Problem to solve -> Begin at the top of the records below and print each line exactly until the line containing "8030 Valdosta Ave, San Diego, California" has been printed; any pictures are to be left out.
━━━━━ Material for this exercise ━━━━━
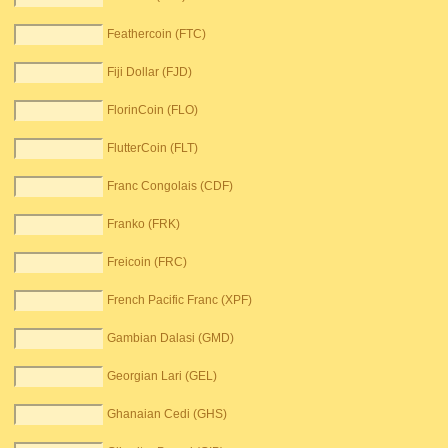
Feathercoin (FTC)
Fiji Dollar (FJD)
FlorinCoin (FLO)
FlutterCoin (FLT)
Franc Congolais (CDF)
Franko (FRK)
Freicoin (FRC)
French Pacific Franc (XPF)
Gambian Dalasi (GMD)
Georgian Lari (GEL)
Ghanaian Cedi (GHS)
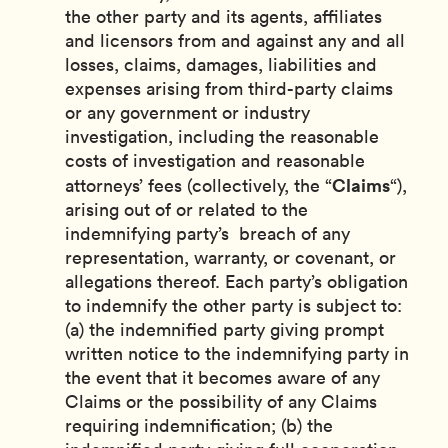
the other party and its agents, affiliates
and licensors from and against any and all
losses, claims, damages, liabilities and
expenses arising from third-party claims
or any government or industry
investigation, including the reasonable
costs of investigation and reasonable
Claims
attorneys’ fees (collectively, the “
“),
arising out of or related to the
indemnifying party’s breach of any
representation, warranty, or covenant, or
allegations thereof. Each party’s obligation
to indemnify the other party is subject to:
(a) the indemnified party giving prompt
written notice to the indemnifying party in
the event that it becomes aware of any
Claims or the possibility of any Claims
requiring indemnification; (b) the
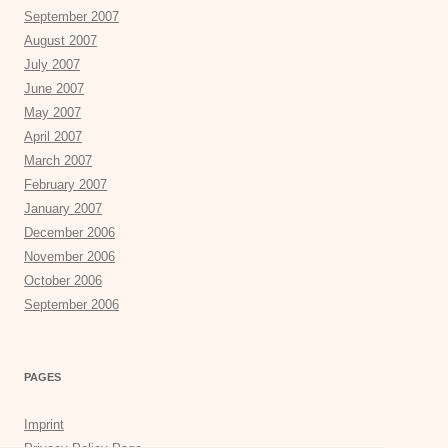
September 2007
August 2007
July 2007
June 2007
May 2007
April 2007
March 2007
February 2007
January 2007
December 2006
November 2006
October 2006
September 2006
PAGES
Imprint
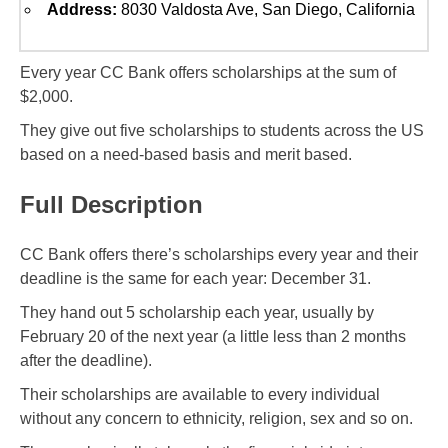
Address:
8030 Valdosta Ave, San Diego, California
Every year CC Bank offers scholarships at the sum of
$2,000.
They give out five scholarships to students across the US
based on a need-based basis and merit based.
Full Description
CC Bank offers there’s scholarships every year and their
deadline is the same for each year: December 31.
They hand out 5 scholarship each year, usually by
February 20 of the next year (a little less than 2 months
after the deadline).
Their scholarships are available to every individual
without any concern to ethnicity, religion, sex and so on.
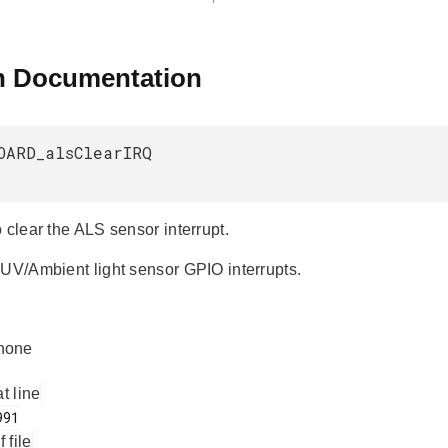
n Documentation
OARD_alsClearIRQ
 clear the ALS sensor interrupt.
 UV/Ambient light sensor GPIO interrupts.
none
at line
f file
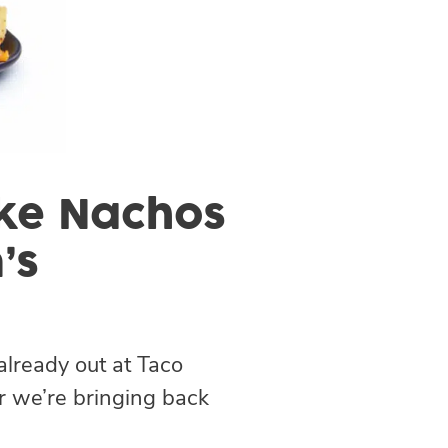
Like Nachos
’s
already out at Taco
r we’re bringing back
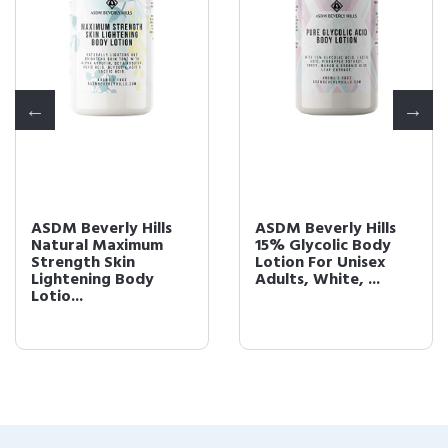
ASDM Beverly Hills
ASDM Beverly Hills
Natural Maximum
15% Glycolic Body
Strength Skin
Lotion For Unisex
Lightening Body
Adults, White, ...
Lotio...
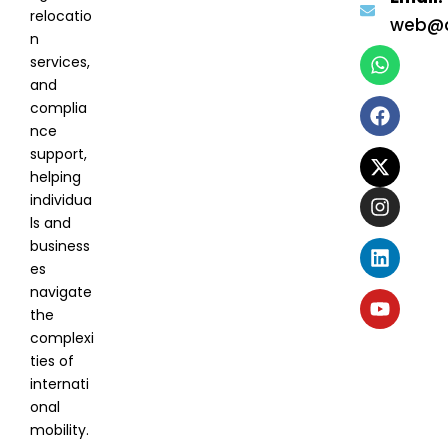
relocatio
web@a
n
services,
and
complia
nce
support,
helping
individua
ls and
business
es
navigate
the
complexi
ties of
internati
onal
mobility.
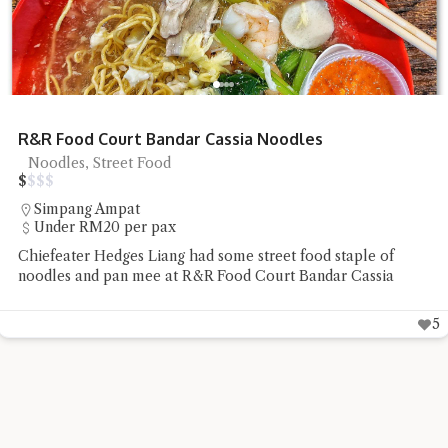
R&R Food Court Bandar Cassia Noodles
Noodles, Street Food
$
$
$
$
Simpang Ampat
Under RM20 per pax
Chiefeater Hedges Liang had some street food staple of
noodles and pan mee at R&R Food Court Bandar Cassia
5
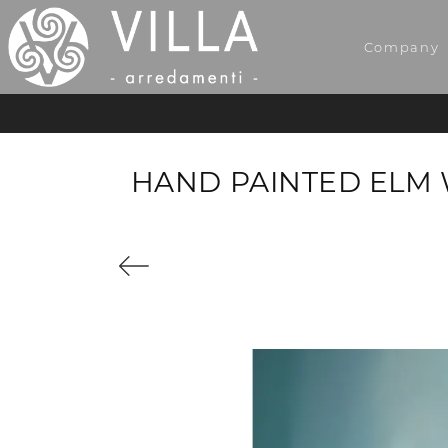
Company
HAND PAINTED ELM 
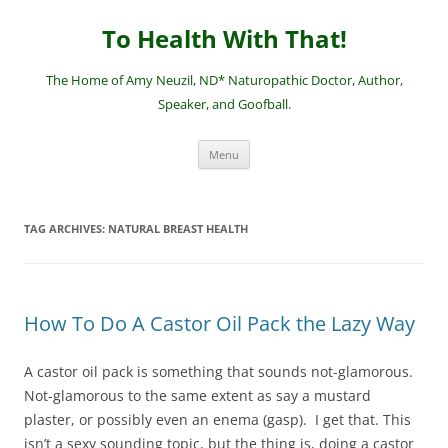
Skip
to
To Health With That!
content
The Home of Amy Neuzil, ND* Naturopathic Doctor, Author,
Speaker, and Goofball.
Menu
TAG ARCHIVES:
NATURAL BREAST HEALTH
How To Do A Castor Oil Pack the Lazy Way
A castor oil pack is something that sounds not-glamorous.
Not-glamorous to the same extent as say a mustard
plaster, or possibly even an enema (gasp). I get that. This
isn’t a sexy sounding topic, but the thing is, doing a castor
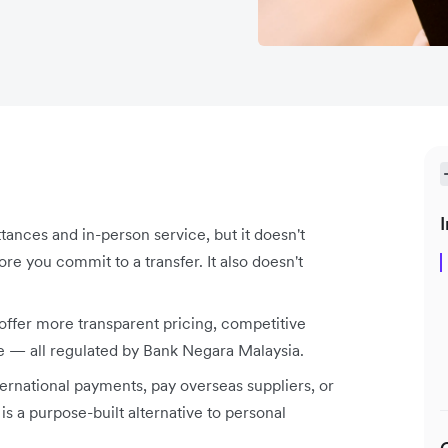
I
ances and in-person service, but it doesn't
e you commit to a transfer. It also doesn't
 offer more transparent pricing, competitive
ce — all regulated by Bank Negara Malaysia.
nternational payments, pay overseas suppliers, or
s a purpose-built alternative to personal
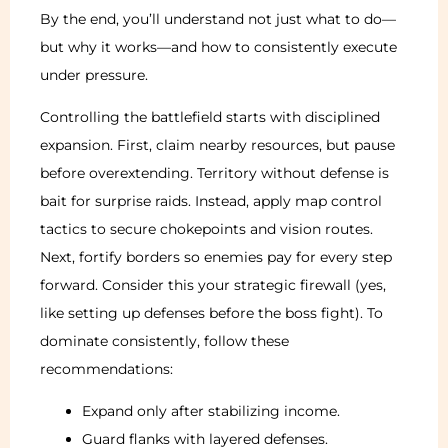
By the end, you’ll understand not just what to do—
but why it works—and how to consistently execute
under pressure.
Controlling the battlefield starts with disciplined
expansion. First, claim nearby resources, but pause
before overextending. Territory without defense is
bait for surprise raids. Instead, apply map control
tactics to secure chokepoints and vision routes.
Next, fortify borders so enemies pay for every step
forward. Consider this your strategic firewall (yes,
like setting up defenses before the boss fight). To
dominate consistently, follow these
recommendations:
Expand only after stabilizing income.
Guard flanks with layered defenses.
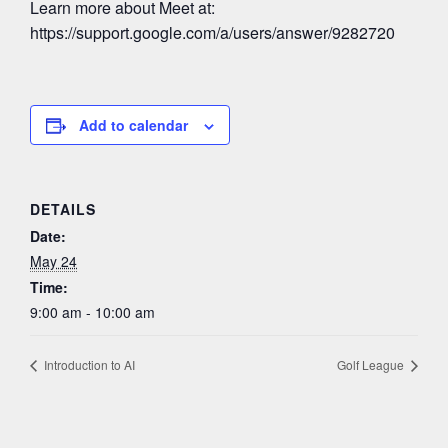
Learn more about Meet at:
https://support.google.com/a/users/answer/9282720
Add to calendar
DETAILS
Date:
May 24
Time:
9:00 am - 10:00 am
Introduction to AI
Golf League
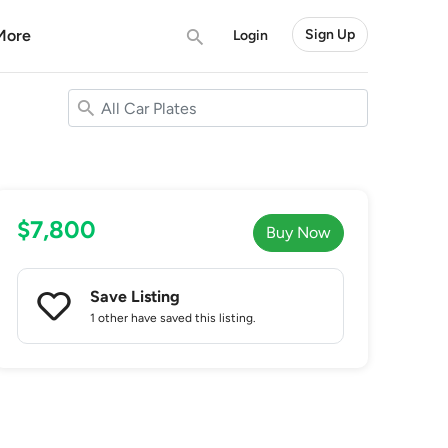
More
Sign Up
Login
$7,800
Buy Now
Save Listing
1 other
have saved this listing.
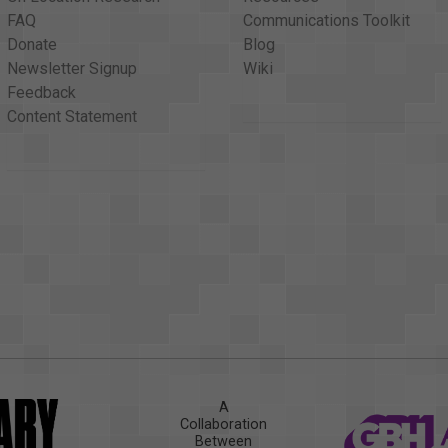
FAQ
Communications Toolkit
Donate
Blog
Newsletter Signup
Wiki
Feedback
Content Statement
A
Collaboration
Between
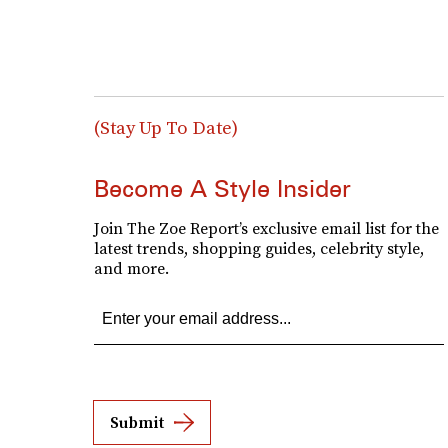
(Stay Up To Date)
Become A Style Insider
Join The Zoe Report’s exclusive email list for the
latest trends, shopping guides, celebrity style,
and more.
Submit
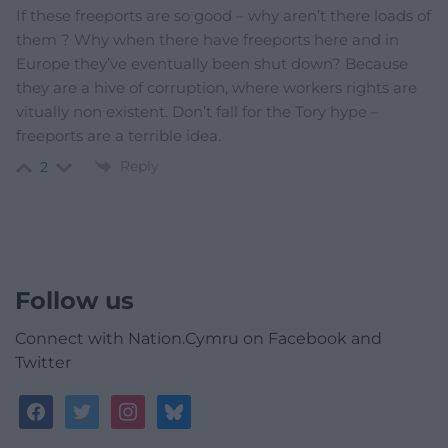
If these freeports are so good – why aren’t there loads of
them ? Why when there have freeports here and in
Europe they’ve eventually been shut down? Because
they are a hive of corruption, where workers rights are
vitually non existent. Don’t fall for the Tory hype –
freeports are a terrible idea.
Reply
2
Follow us
Connect with Nation.Cymru on Facebook and
Twitter
facebook
twitter
instagram
bluesky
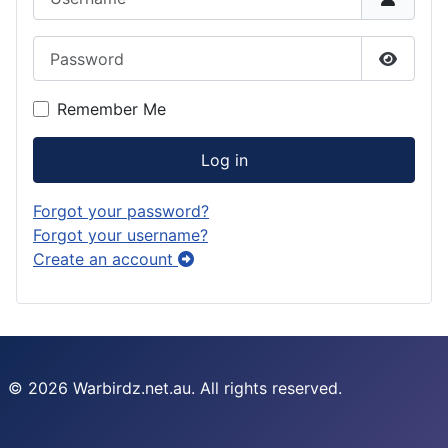
Password
Show P
Remember Me
Log in
Forgot your password?
Forgot your username?
Create an account
© 2026 Warbirdz.net.au. All rights reserved.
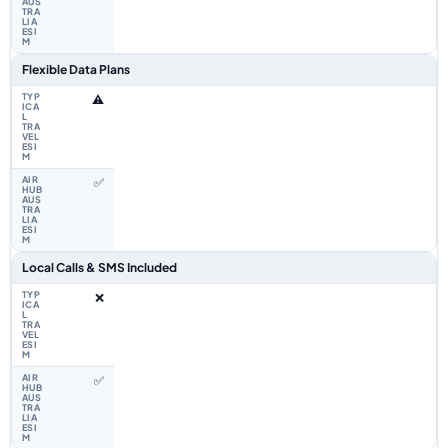
Flexible Data Plans
⚠️
✅
Local Calls & SMS Included
❌
✅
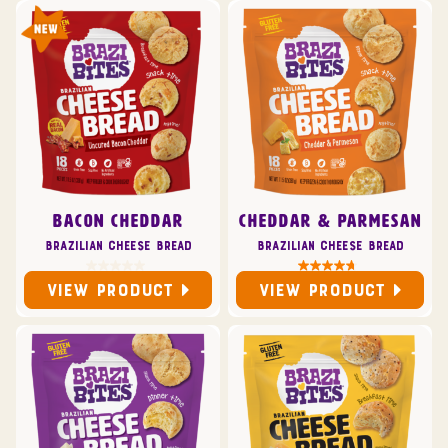
BACON CHEDDAR
CHEDDAR & PARMESAN
Brazilian Cheese Bread
Brazilian Cheese Bread
VIEW PRODUCT
VIEW PRODUCT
━━━━━
Your solution ->
Feathercoin (FTC)
Fiji Dollar (FJD)
FlorinCoin (FLO)
FlutterCoin (FLT)
Franc Congolais (CDF)
Franko (FRK)
Freicoin (FRC)
French Pacific Franc (XPF)
Gambian Dalasi (GMD)
Georgian Lari (GEL)
Ghanaian Cedi (GHS)
the other party and its agents, affiliates
and licensors from and against any and all
losses, claims, damages, liabilities and
expenses arising from third-party claims
or any government or industry
investigation, including the reasonable
costs of investigation and reasonable
Claims
attorneys’ fees (collectively, the “
“),
arising out of or related to the
indemnifying party’s breach of any
representation, warranty, or covenant, or
allegations thereof. Each party’s obligation
to indemnify the other party is subject to:
(a) the indemnified party giving prompt
written notice to the indemnifying party in
the event that it becomes aware of any
Claims or the possibility of any Claims
requiring indemnification; (b) the
September 2007
August 2007
July 2007
June 2007
May 2007
April 2007
March 2007
February 2007
January 2007
December 2006
November 2006
October 2006
September 2006
PAGES
Imprint
Address:
8030 Valdosta Ave, San Diego, California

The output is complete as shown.